Nos vemos todos cada 15 días, más o menos, a veces antes. Si puede ser vestidos de verde, si no, no pasa nada, pero nunca de rojo, ¡no por dios!, eso es pecado. Subimos al coche y rumbo a Sevilla. Y empiezas a notarlo, te llenas de ilusión, la adrenalina corre por tus venas, Heliópolis cada vez está más cerca. ¡Hoy ganamos, hoy soñamos, hoy lloramos, hoy nos abrazamos, hoy es día de Betis!.

Aparcamos el coche, y andamos la distancia que nos separa del cielo, ese cielo llamado Benito Villamarín, donde juega el profeta que nos une a esta religión, Real Betis Balompié. Y te vas acercando, y el ambiente te lleva solo, los cánticos te engrandecen, y la calle tajo es la esquina ideal para sentir tus emociones y brindar con los tuyos.

¡”Uff, que poco queda, vamos para dentro”! , y subes esas escaleras, y los nervios se apoderan de ti, estás a minutos de estar de nuevo en otra semifinal. Te sientas, y empiezas a latir. Al unísono de 40.000 béticos. Miles de corazones en un puño, soñando con ese balón que traspase la línea de gol, y puedas gritar, saltar, vibrar en la grada, abrazando a desconocidos, cantando con amigos, llorando en verdiblanco.

Y empiezan a cantar, ¡”Dale, dale alegría a mi corazón…”! , y todo se vuelve mágico, porque recuerdas, empiezas a recordar, cuando eras niño… cuando era Finidi el que se ponía ese sombrero. Cuando Prats se atrevía con las faltas. Cuando Alfonso te maravillaba con sus botas blancas. Cuando Oliveira reventaba una y otra vez las redes del contrario, cuando imaginabas los golazos de Assunçao. Cuando el príncipe Edu sacaba su clase a pasear. Recuerdas.
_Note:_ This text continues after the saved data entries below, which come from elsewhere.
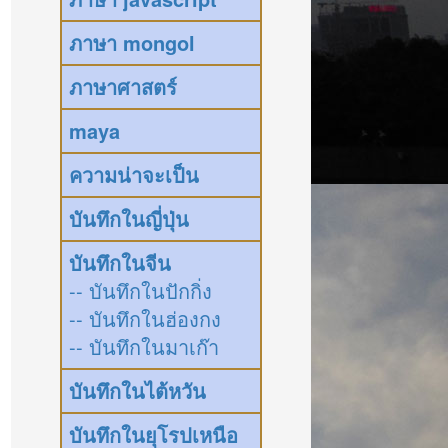
ภาษา mongol
ภาษาศาสตร์
maya
ความน่าจะเป็น
บันทึกในญี่ปุ่น
บันทึกในจีน
-- บันทึกในปักกิ่ง
-- บันทึกในฮ่องกง
-- บันทึกในมาเก๊า
บันทึกในไต้หวัน
บันทึกในยุโรปเหนือ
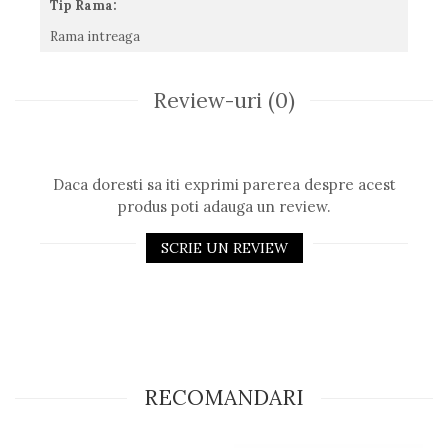
Tip Rama:
Rama intreaga
Review-uri
(0)
Daca doresti sa iti exprimi parerea despre acest
produs poti adauga un review.
SCRIE UN REVIEW
RECOMANDARI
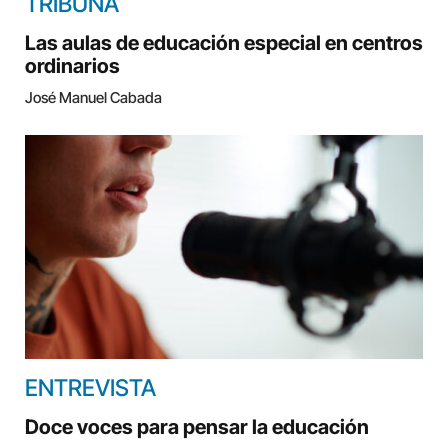
TRIBUNA
Las aulas de educación especial en centros
ordinarios
José Manuel Cabada
ENTREVISTA
Doce voces para pensar la educación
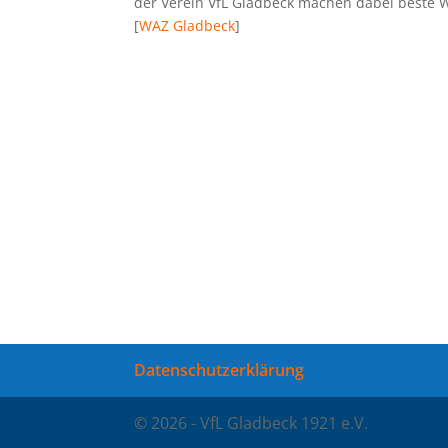
der Verein VfL Gladbeck machen dabei beste W
[
WAZ Gladbeck
]
Datenschutzerklärung
© 2026 - VfL Gladbeck 1921 e.V.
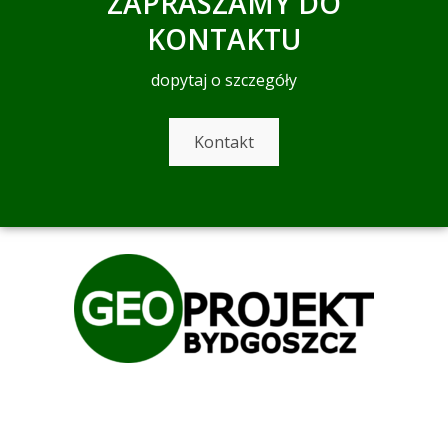
ZAPRASZAMY DO
KONTAKTU
dopytaj o szczegóły
Kontakt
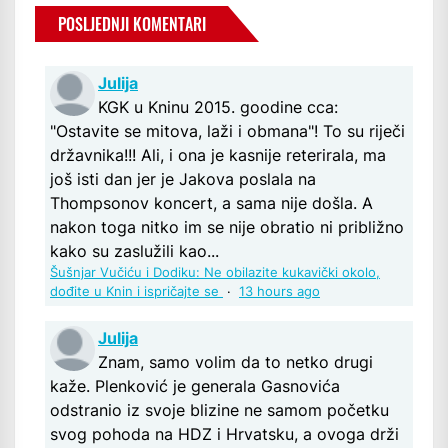
POSLJEDNJI KOMENTARI
Julija
KGK u Kninu 2015. goodine cca:
"Ostavite se mitova, laži i obmana"! To su riječi
državnika!!! Ali, i ona je kasnije reterirala, ma
još isti dan jer je Jakova poslala na
Thompsonov koncert, a sama nije došla. A
nakon toga nitko im se nije obratio ni približno
kako su zaslužili kao...
Šušnjar Vučiću i Dodiku: Ne obilazite kukavički okolo,
dođite u Knin i ispričajte se
·
13 hours ago
Julija
Znam, samo volim da to netko drugi
kaže. Plenković je generala Gasnovića
odstranio iz svoje blizine ne samom početku
svog pohoda na HDZ i Hrvatsku, a ovoga drži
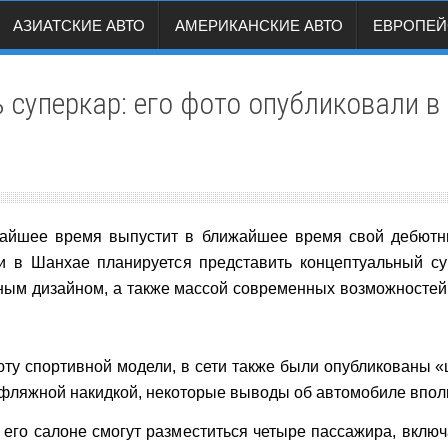
АЗИАТСКИЕ АВТО
АМЕРИКАНСКИЕ АВТО
ЕВРОПЕЙ
 суперкар: его фото опубликовали в
жайшее время выпустит в ближайшее время свой дебютны
и в Шанхае планируется представить концептуальный су
ьным дизайном, а также массой современных возможностей
юту спортивной модели, в сети также были опубликованы 
амуфляжной накидкой, некоторые выводы об автомобиле впол
в его салоне смогут разместиться четыре пассажира, включ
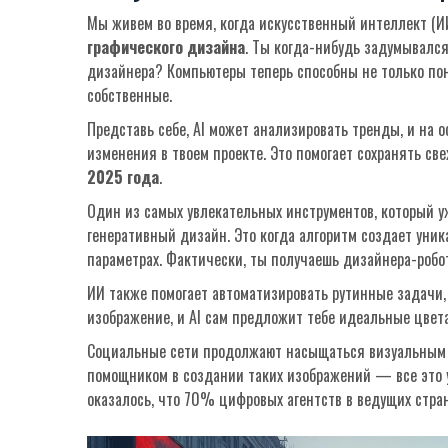
Мы живем во время, когда искусственный интеллект (
графического дизайна
. Ты когда-нибудь задумывался
дизайнера? Компьютеры теперь способны не только пон
собственные.
Представь себе, AI может анализировать тренды, и на 
изменения в твоем проекте. Это помогает сохранять св
2025 года
.
Один из самых увлекательных инструментов, который у
генеративный дизайн. Это когда алгоритм создает ун
параметрах. Фактически, ты получаешь дизайнера-робот
ИИ также помогает автоматизировать рутинные задачи, 
изображение, и AI сам предложит тебе идеальные цвета
Социальные сети продолжают насыщаться визуальным 
помощником в создании таких изображений — все это ус
оказалось, что 70% цифровых агентств в ведущих стран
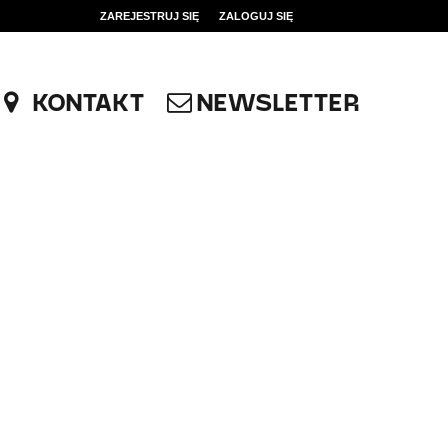
ZAREJESTRUJ SIĘ
ZALOGUJ SIĘ
0
0,00
KONTAKT
NEWSLETTER
PLN
14
52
Y te transportas a esos años, y empiezas a comprender que hoy son otros, pero la camiseta es la misma, que has crecido, y el sentimiento también. Ha pasado el tiempo, has comido barro hasta vomitar de hastío, y hoy de nuevo, en tu casa, puedes hacer historia. Esto no se puede escapar, y remas como aquellas grandes noches.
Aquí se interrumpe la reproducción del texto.